Prompt: Write out again, exactly, the lines below starting at the one with "Купить билеты на" and ending at the one with "بورتسودان – نبض الوطن – مركز الشريف".

Recorded information:
=== Section Start ===

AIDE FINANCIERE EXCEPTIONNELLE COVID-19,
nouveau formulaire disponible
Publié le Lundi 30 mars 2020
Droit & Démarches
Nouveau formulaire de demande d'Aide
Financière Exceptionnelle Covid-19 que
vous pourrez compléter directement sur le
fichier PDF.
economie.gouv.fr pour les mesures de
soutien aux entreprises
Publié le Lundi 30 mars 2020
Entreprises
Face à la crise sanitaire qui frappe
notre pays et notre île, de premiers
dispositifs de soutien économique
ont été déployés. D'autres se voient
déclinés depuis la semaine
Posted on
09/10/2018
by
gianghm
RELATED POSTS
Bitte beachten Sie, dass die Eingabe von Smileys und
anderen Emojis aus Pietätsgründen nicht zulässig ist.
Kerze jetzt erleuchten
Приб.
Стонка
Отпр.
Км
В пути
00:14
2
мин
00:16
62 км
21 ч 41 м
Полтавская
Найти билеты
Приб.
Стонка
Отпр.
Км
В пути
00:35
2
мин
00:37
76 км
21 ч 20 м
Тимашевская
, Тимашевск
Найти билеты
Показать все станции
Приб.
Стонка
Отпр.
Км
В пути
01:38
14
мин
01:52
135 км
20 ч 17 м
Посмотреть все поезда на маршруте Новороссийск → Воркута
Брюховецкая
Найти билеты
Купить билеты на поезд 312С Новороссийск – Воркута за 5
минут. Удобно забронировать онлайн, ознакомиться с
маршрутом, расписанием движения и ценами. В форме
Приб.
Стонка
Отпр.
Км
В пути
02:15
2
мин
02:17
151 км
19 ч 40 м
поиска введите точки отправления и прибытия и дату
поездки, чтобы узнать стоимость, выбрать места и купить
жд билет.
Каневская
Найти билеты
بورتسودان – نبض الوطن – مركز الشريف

=== Section End ===
=== Section Start ===

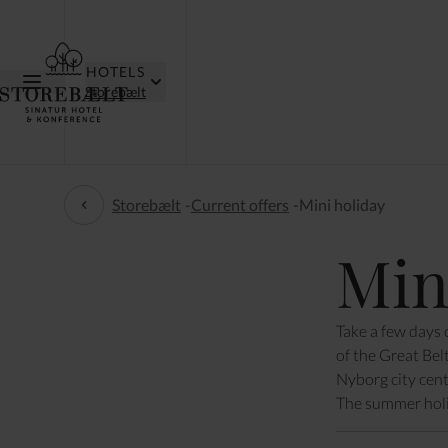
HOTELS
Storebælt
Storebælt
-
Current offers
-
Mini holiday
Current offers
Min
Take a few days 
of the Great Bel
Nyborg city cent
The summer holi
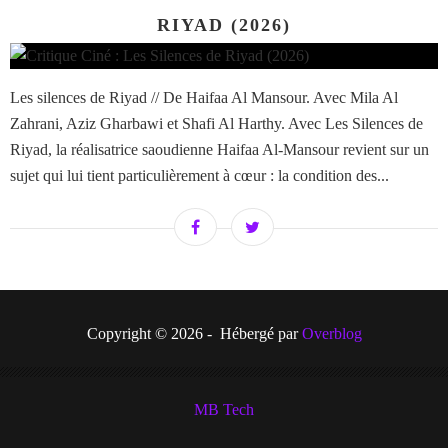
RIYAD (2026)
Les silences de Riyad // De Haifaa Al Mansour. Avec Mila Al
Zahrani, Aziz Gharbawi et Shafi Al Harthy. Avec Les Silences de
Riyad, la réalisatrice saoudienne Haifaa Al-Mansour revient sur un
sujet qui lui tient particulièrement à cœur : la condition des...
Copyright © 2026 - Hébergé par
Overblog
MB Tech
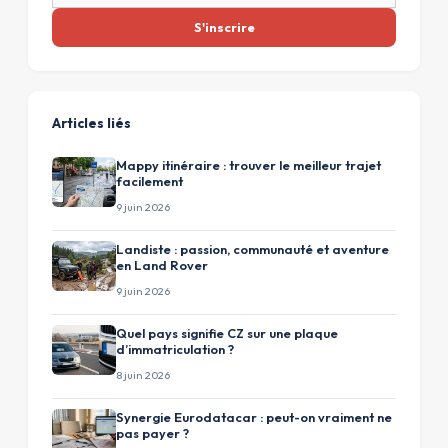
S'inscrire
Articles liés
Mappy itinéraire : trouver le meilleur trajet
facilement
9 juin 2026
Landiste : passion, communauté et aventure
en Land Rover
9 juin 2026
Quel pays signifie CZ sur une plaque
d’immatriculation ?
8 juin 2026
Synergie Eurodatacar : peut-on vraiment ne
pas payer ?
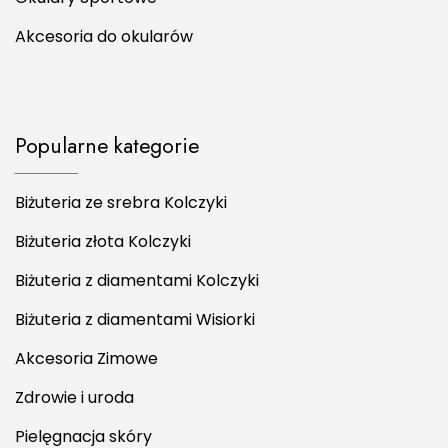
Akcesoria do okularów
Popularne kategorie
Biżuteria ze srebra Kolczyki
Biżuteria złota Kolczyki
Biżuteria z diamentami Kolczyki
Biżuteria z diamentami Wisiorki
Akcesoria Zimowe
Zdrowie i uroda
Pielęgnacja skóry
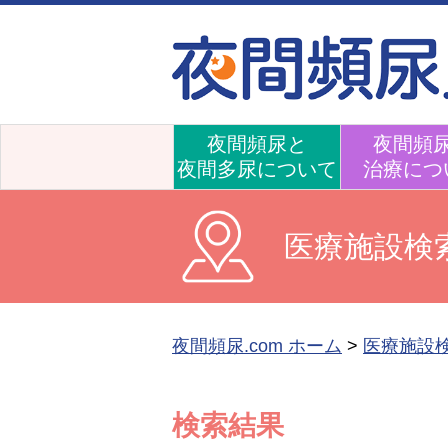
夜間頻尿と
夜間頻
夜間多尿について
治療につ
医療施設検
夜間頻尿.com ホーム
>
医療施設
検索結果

=== Section End ===

Response below:
Купить билеты на поезд 312С Новороссийск – Воркута за 5
минут. Удобно забронировать онлайн, ознакомиться с
маршрутом, расписанием движения и ценами. В форме
Приб.
Стонка
Отпр.
Км
В пути
02:15
2
мин
02:17
151 км
19 ч 40 м
поиска введите точки отправления и прибытия и дату
поездки, чтобы узнать стоимость, выбрать места и купить
жд билет.
Каневская
Найти билеты
بورتسودان – نبض الوطن – مركز الشريف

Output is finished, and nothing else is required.